### WHAT YOU NEED TO DO
Would you return the lines between the one holding "Fleurs et insectes" and the one holding "Le livre du mois", inclusive, and only those, exactly as they stand in the listing below?

### RECORDS SHOWN
Segment Open

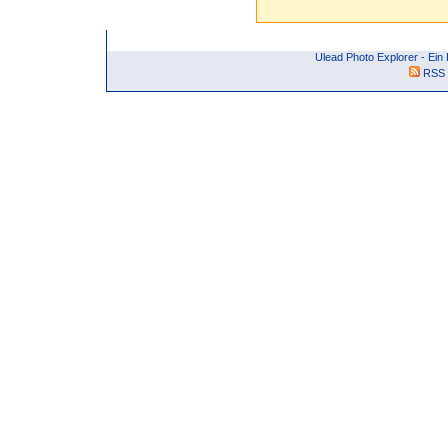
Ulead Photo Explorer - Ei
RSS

Segment Closed
Segment Open

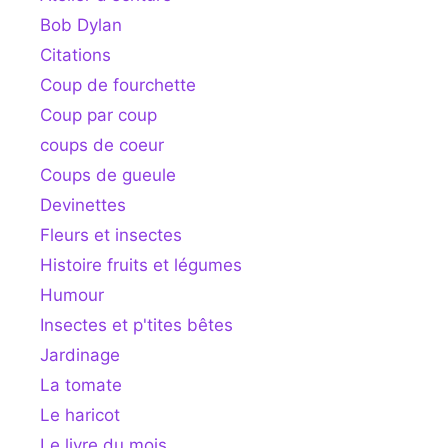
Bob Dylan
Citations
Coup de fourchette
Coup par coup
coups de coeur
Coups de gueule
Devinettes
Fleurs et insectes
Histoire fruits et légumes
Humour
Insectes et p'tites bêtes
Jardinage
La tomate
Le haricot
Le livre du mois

Segment Closed

### WRITTEN ANSWER
Fleurs et insectes
Histoire fruits et légumes
Humour
Insectes et p'tites bêtes
Jardinage
La tomate
Le haricot
Le livre du mois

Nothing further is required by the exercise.